» What you need to do
Look below. Copy each line that has "Unternehmen" in it.

Stored data entries
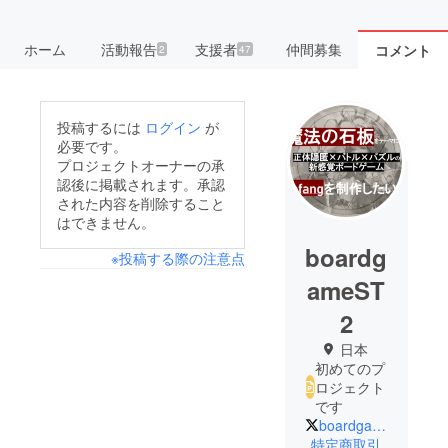
ホーム
活動報告
支援者
仲間募集
コメント
2
47
投稿するには
ログイン
が
必要です。
プロジェクトオーナーの承
認後に掲載されます。承認
された内容を削除すること
はできません。
boardg
※投稿する際の注意点
ameST
2
日本
初めてのプ
ロジェクト
です
boardgameST2
特定商取引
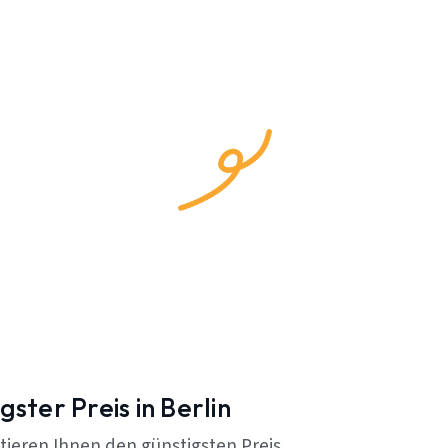
gster Preis in Berlin
tieren Ihnen den günstigsten Preis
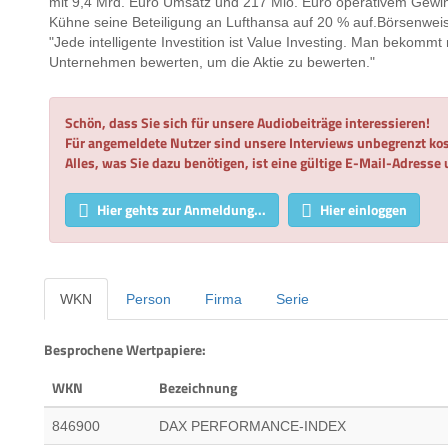
mit 9,4 Mrd. Euro Umsatz und 217 Mio. Euro operativem Gewi
Kühne seine Beteiligung an Lufthansa auf 20 % auf.Börsenweis
"Jede intelligente Investition ist Value Investing. Man bekom
Unternehmen bewerten, um die Aktie zu bewerten."
Schön, dass Sie sich für unsere Audiobeiträge interessieren!
Für angemeldete Nutzer sind unsere Interviews unbegrenzt kos
Alles, was Sie dazu benötigen, ist eine gültige E-Mail-Adresse
Hier gehts zur Anmeldung...
Hier einloggen
WKN
Person
Firma
Serie
Besprochene Wertpapiere:
WKN
Bezeichnung
846900
DAX PERFORMANCE-INDEX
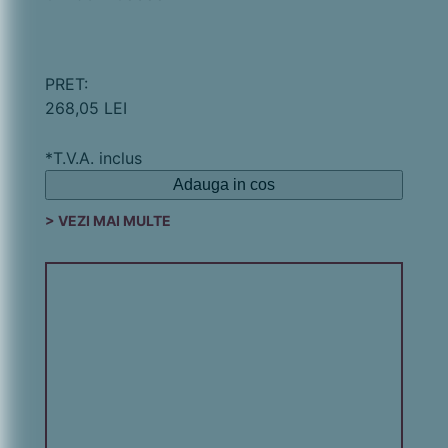
PRET:
268,05 LEI
*T.V.A. inclus
Adauga in cos
> VEZI MAI MULTE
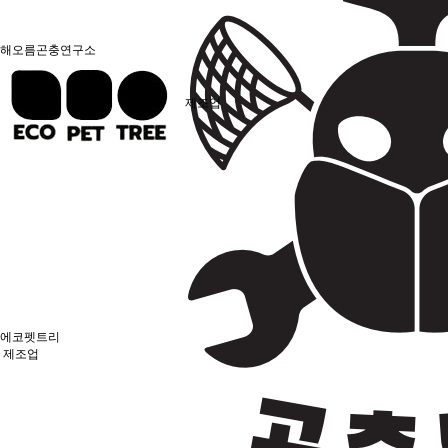
해오름곤충연구소
제조업
에코펫트리
제조업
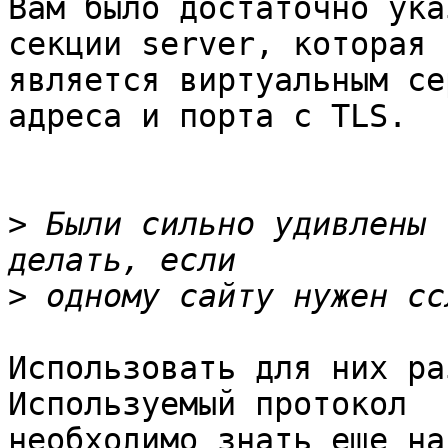
Вам было достаточно ука
секции server, которая

является виртуальным се
адреса и порта с TLS.

>
 Были сильно удивлены 
>
Использовать для них раз
Используемый протокол

необходимо знать еще на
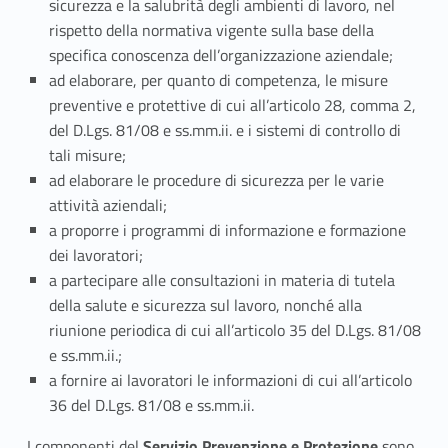
n
sicurezza e la salubrità degli ambienti di lavoro, nel
e
rispetto della normativa vigente sulla base della
specifica conoscenza dell’organizzazione aziendale;
e
ad elaborare, per quanto di competenza, le misure
preventive e protettive di cui all’articolo 28, comma 2,
P
del D.Lgs. 81/08 e ss.mm.ii. e i sistemi di controllo di
r
tali misure;
ad elaborare le procedure di sicurezza per le varie
o
attività aziendali;
t
a proporre i programmi di informazione e formazione
dei lavoratori;
e
a partecipare alle consultazioni in materia di tutela
della salute e sicurezza sul lavoro, nonché alla
z
riunione periodica di cui all’articolo 35 del D.Lgs. 81/08
i
e ss.mm.ii.;
a fornire ai lavoratori le informazioni di cui all’articolo
o
36 del D.Lgs. 81/08 e ss.mm.ii.
n
I componenti del
Servizio Prevenzione e Protezione
sono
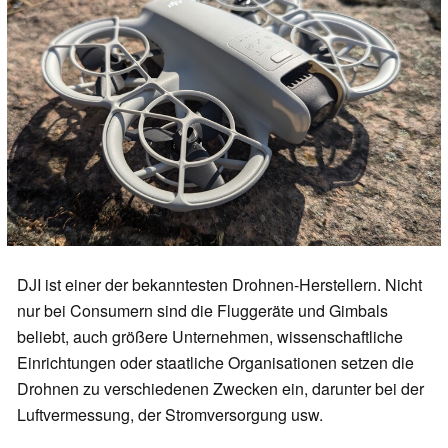
DJI ist einer der bekanntesten Drohnen-Herstellern. Nicht
nur bei Consumern sind die Fluggeräte und Gimbals
beliebt, auch größere Unternehmen, wissenschaftliche
Einrichtungen oder staatliche Organisationen setzen die
Drohnen zu verschiedenen Zwecken ein, darunter bei der
Luftvermessung, der Stromversorgung usw.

» Exercise answer
Unternehmen bewerten, um die Aktie zu bewerten."
beliebt, auch größere Unternehmen, wissenschaftliche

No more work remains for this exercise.